Sampling with kernelized Wasserstein gradient flows

This was part of Applied Optimal Transport

Anna Korba, ENSAE

Friday, May 20, 2022

Abstract:

Sampling from a probability distribution whose density is only known up to a normalisation constant is a fundamental problem in statistics and machine learning. Recently, several algorithms based on interactive particle systems were proposed for this task, as an alternative to Markov Chain Monte Carlo methods or Variational Inference. These particle systems can be designed by adopting an optimisation point of view for the sampling problem: an optimisation objective is chosen (which typically measures the dissimilarity to the target distribution), and its Wasserstein gradient flow is approximated by an interacting particle system. At stationarity, the stationarity states of these particle systems define an empirical measure approximating the target distribution.
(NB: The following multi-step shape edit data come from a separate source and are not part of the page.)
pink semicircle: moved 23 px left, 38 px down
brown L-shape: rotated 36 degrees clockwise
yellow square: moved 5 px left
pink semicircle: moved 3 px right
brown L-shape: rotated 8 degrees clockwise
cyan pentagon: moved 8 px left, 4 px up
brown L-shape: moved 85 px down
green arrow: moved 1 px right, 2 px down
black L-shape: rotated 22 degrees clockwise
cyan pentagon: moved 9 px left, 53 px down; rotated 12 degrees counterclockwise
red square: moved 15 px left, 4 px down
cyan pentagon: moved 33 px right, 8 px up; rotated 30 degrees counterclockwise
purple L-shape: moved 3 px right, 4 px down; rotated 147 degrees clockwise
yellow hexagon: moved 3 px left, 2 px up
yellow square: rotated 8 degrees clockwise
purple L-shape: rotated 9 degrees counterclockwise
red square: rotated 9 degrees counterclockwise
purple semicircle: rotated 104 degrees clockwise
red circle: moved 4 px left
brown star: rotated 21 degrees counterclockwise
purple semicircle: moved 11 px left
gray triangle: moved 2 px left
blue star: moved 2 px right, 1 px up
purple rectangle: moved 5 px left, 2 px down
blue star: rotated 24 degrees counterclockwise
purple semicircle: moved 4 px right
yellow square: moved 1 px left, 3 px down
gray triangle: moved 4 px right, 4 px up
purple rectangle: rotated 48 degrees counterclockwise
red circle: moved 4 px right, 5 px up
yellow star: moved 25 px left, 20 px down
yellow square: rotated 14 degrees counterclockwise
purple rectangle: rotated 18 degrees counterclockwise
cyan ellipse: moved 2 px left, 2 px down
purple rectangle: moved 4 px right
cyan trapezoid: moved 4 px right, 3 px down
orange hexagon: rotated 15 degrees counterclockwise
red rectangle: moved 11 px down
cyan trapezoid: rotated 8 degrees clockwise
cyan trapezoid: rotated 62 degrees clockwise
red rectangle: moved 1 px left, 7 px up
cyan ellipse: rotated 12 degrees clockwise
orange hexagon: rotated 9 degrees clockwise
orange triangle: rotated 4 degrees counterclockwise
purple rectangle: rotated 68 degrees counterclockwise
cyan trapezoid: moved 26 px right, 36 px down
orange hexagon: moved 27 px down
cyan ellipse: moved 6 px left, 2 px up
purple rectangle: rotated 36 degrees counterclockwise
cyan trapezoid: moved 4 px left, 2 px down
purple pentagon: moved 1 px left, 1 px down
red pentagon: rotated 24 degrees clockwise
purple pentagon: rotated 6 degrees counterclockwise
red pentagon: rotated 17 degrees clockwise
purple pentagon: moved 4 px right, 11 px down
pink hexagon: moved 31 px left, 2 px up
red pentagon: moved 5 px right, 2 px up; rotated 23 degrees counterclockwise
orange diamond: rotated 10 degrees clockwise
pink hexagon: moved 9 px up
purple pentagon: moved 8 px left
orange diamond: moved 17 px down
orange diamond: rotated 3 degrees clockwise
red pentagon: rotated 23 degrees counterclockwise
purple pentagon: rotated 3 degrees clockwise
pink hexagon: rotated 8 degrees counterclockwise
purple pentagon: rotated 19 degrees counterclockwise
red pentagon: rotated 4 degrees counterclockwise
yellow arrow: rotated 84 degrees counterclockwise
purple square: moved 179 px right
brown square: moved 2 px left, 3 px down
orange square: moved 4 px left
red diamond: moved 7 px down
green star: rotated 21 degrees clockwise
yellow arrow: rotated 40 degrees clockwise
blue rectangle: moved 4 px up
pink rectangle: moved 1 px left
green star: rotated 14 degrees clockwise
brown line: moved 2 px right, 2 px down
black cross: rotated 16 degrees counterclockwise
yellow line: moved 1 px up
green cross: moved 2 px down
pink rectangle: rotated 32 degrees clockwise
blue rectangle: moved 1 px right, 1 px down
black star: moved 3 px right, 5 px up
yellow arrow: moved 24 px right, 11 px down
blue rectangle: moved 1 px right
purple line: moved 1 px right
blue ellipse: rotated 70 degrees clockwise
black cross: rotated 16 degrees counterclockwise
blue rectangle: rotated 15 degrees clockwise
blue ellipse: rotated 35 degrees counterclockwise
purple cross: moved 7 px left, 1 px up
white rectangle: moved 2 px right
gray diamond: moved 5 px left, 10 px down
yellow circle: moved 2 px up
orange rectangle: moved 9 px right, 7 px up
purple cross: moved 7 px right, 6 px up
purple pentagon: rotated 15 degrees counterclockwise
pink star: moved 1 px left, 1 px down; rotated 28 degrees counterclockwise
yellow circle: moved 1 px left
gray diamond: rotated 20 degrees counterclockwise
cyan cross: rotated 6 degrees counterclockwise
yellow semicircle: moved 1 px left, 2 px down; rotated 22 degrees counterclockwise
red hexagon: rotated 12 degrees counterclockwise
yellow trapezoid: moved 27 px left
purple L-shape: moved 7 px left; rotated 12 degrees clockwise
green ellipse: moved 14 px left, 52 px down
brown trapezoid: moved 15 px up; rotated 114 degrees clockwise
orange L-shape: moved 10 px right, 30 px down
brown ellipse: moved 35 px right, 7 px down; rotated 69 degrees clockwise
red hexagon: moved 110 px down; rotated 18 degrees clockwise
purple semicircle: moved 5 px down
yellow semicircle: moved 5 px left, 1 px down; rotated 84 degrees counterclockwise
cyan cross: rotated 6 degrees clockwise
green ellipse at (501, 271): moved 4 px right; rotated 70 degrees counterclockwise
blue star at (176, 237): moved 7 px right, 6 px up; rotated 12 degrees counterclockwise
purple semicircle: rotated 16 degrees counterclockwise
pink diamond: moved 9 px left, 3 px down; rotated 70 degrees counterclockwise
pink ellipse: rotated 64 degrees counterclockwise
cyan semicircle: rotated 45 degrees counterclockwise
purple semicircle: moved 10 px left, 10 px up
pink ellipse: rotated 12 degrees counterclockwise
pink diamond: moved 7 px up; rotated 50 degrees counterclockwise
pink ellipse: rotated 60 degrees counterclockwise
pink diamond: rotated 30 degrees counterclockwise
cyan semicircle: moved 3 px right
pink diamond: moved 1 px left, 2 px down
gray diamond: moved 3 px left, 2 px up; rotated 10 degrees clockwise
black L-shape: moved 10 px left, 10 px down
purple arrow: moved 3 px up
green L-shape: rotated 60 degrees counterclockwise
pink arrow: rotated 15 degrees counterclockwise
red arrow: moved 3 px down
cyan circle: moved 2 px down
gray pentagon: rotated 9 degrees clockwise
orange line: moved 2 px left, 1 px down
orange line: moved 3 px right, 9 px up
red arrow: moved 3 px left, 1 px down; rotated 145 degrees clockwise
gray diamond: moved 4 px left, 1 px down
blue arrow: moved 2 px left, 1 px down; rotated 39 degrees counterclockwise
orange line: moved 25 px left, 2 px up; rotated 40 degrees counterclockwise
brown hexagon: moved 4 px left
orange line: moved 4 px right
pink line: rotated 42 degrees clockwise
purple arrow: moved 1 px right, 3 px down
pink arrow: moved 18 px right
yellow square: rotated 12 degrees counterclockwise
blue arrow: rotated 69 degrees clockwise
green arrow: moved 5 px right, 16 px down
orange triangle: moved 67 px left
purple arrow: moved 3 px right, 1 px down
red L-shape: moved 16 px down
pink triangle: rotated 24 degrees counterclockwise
In this talk I will present recent work on such algorithms, such as Stein Variational Gradient Descent [1] or Kernel Stein Discrepancy Descent [2], two algorithms based on Wasserstein gradient flows and reproducing kernels. I will discuss some recent results, that show that these particle systems can provide a good approximation of the target distribution; as well as current issues and open questions on the empirical and theoretical side.

[1] A non-asymptotic Analysis of Stein Variational Gradient Descent. Korba, A., Salim, A., Arbel, M., Luise, G., Gretton, A. Neural Information Processing Systems (Neurips), 2020

[2] Kernel Stein Discrepancy Descent. Korba, A., Aubin-Frankowski, P.C., Majewski, S., Ablin, P. International Conference of Machine Learning (ICML), 2021.